Directed by Atom Egoyan
The mysterious murders of three eight-year-old boys in Arkansas in 1993—their bodies hidden in a muddy creek, stripped, hogtied with their own shoelaces, one boy’s genitals mutilated—is the sort of lurid true crime that Hollywood producers usually jump at. So why did it take 20 years to cast Reese Witherspoon as one of the grieving mothers? Not that cinema’s lacking for stories about the three teenagers quickly arrested, tried and convicted for the crime, known now as the West Memphis Three: over the course of 15 years, Joe Berlinger and Bruce Sinofsky’s directed three Paradise Lost documentaries, following the poor policework, circumstantial cases and outrageous prosection against the supposed perpetrators.
At the end of their third film, the defendants, wrongfully convicted in the opinions of most, are finally released in 2011 thanks to a unique deal with the state. In general, Hollywood doesn’t like its true stories to have loose ends, and the original murders remain unsolved. But because the official response to the crime became a crime in itself, here’s the flood of new movies to deal with that story: the year after Paradise Lost 3, the Peter Jackson-produced documentary West of Memphis hit theaters, and by the end of this year we should see the non-documentary version Monte Hellman’s working on, starring Chloe Sevigny. But first, something a bit statelier and Golden Globes-worthy, perhaps to get some attention from the types who don’t watch documentaries—even though this telling is so dense it can’t even get up to the point when the boys (now men) are released from jail; it barely puts them behind bars within its 120 minutes.

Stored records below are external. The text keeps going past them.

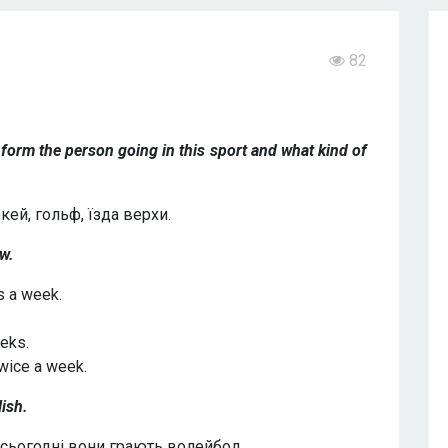
82
t
 form the person going in this sport and what kind of
кей, гольф, їзда верхи.
w.
es a week.
eeks.
twice a week.
lish.
 сьогодні вони грають волейбол.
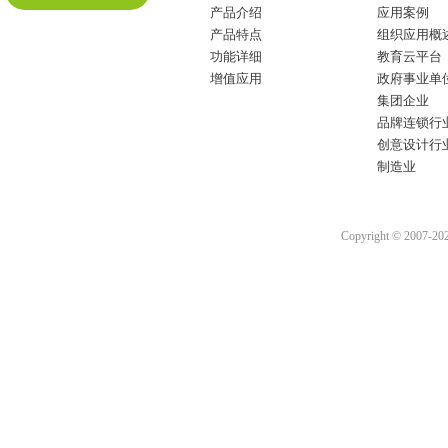
产品介绍
应用案例
产品特点
组织应用概
功能详细
教育云平台
增值应用
政府事业单
集团企业
品牌连锁行
创意设计行
制造业
Copyright © 2007-2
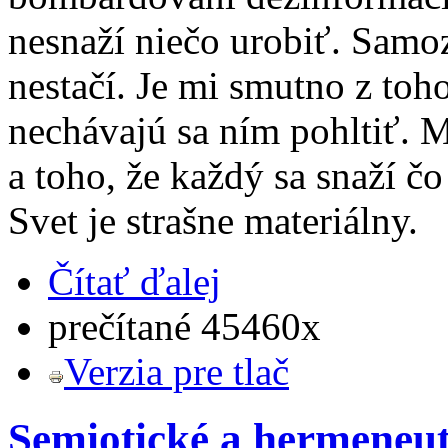
nesnaží niečo urobiť. Samoz
nestačí. Je mi smutno z toh
nechávajú sa ním pohltiť. M
a toho, že každý sa snaží čo
Svet je strašne materiálny.
Čítať ďalej
prečítané 45460x
Verzia pre tlač
Semiotické a hermeneut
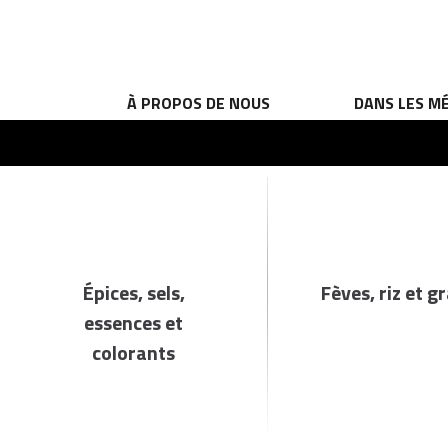
À PROPOS DE NOUS
DANS LES M
Épices, sels,
Fèves, riz et g
essences et
colorants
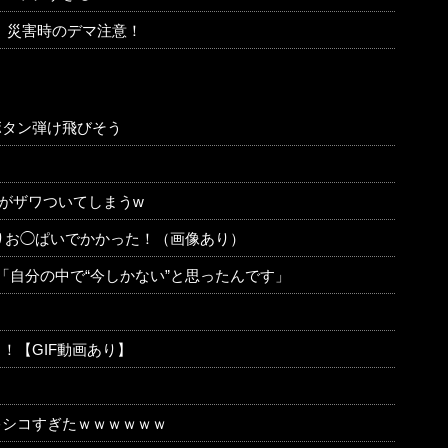
、災害時のデマ注意！
ボタン弾け飛びそう
間がザワついてしまうw
ぱりお◯ぱいでかかった！（画像あり）
「自分の中で“今しかない”と思ったんです」
！【GIF動画あり】
ゃシコすぎたｗｗｗｗｗｗ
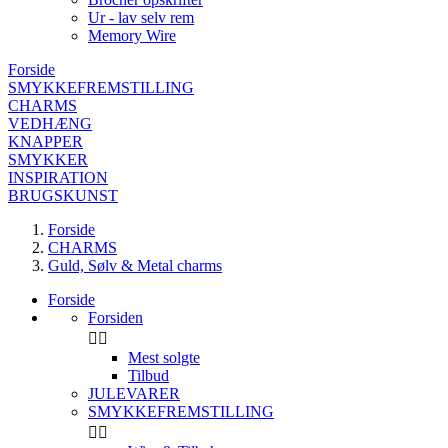
Ur - lav selv rem
Memory Wire
Forside
SMYKKEFREMSTILLING
CHARMS
VEDHÆNG
KNAPPER
SMYKKER
INSPIRATION
BRUGSKUNST
Forside
CHARMS
Guld, Sølv & Metal charms
Forside
Forsiden


Mest solgte
Tilbud
JULEVARER
SMYKKEFREMSTILLING


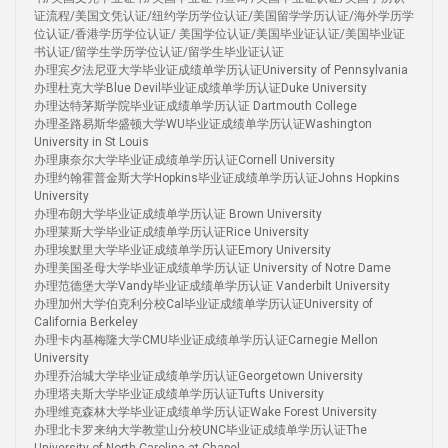
证流程/美国文凭认证/纽约学历学位认证/美国留学学历认证/海外学历学
位认证/香港学历学位认证/ 美国学位认证/美国毕业证认证/美国毕业证
书认证/留学生学历学位认证/留学生毕业证认证
办理宾夕法尼亚大学毕业证成绩单学历认证University of Pennsylvania
办理杜克大学Blue Devil毕业证成绩单学历认证Duke University
办理达特茅斯学院毕业证成绩单学历认证 Dartmouth College
办理圣路易斯华盛顿大学WU毕业证成绩单学历认证Washington
University in St Louis
办理康奈尔大学毕业证成绩单学历认证Cornell University
办理约翰霍普金斯大学Hopkins毕业证成绩单学历认证Johns Hopkins
University
办理布朗大学毕业证成绩单学历认证 Brown University
办理莱斯大学毕业证成绩单学历认证Rice University
办理埃默里大学毕业证成绩单学历认证Emory University
办理美国圣母大学毕业证成绩单学历认证 University of Notre Dame
办理范德堡大学Vandy毕业证成绩单学历认证 Vanderbilt University
办理加州大学伯克利分校Cal毕业证成绩单学历认证University of
California Berkeley
办理卡内基梅隆大学CMU毕业证成绩单学历认证Carnegie Mellon
University
办理乔治城大学毕业证成绩单学历认证Georgetown University
办理塔夫斯大学毕业证成绩单学历认证Tufts University
办理维克森林大学毕业证成绩单学历认证Wake Forest University
办理北卡罗来纳大学教堂山分校UNC毕业证成绩单学历认证The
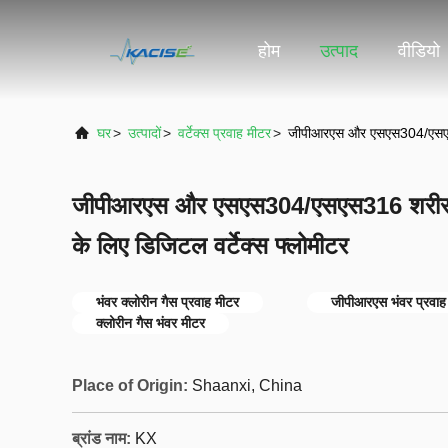
होम
उत्पाद
वीडियो
घर
>
उत्पादों
>
वर्टेक्स प्रवाह मीटर
>
जीपीआरएस और एसएस304/एसएस316
जीपीआरएस और एसएस304/एसएस316 शरीर सा
के लिए डिजिटल वर्टेक्स फ्लोमीटर
भंवर क्लोरीन गैस प्रवाह मीटर
जीपीआरएस भंवर प्रवाह
क्लोरीन गैस भंवर मीटर
Place of Origin:
Shaanxi, China
ब्रांड नाम:
KX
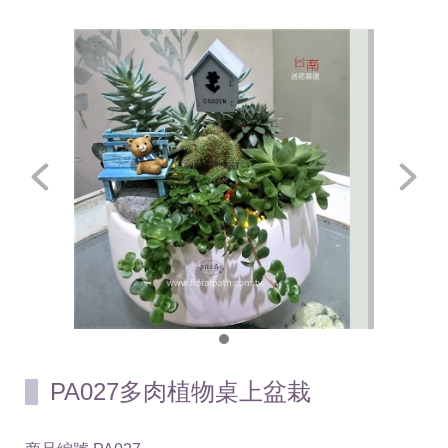
PA027多肉植物桌上盆栽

There are a lot of different aspects of the troubled and troubling case that a film adaptation could focus on: the victims and their grieving and suspicious families; the supposed criminals; the perhaps real killers; the cops and lawyers and private investigators. The script for Devil’s Knot, by Scott Derrickson (the horror-movie hack behind The Exorcism of Emily Rose) and his creative partner Paul Harris Boardman, chooses to focus on all of them, creating a dense narrative packed with too many characters, charting a complex investigation that director Atom Egoyan miraculously keeps coherent. (A Berlinger-Sinofsky composite even appears.) The filmmakers’ main way into the story, based on Mara Leveritt’s book, is through Colin Firth as Ron Lax, a skeptical and liberal-minded private investigator who doesn’t buy the devil-worship hysteria that turns the town against the troubled teens. He’s that lovable archetype: the dogged and heroically obsessive investigator (a cliche subverted so smartly by Zodiac).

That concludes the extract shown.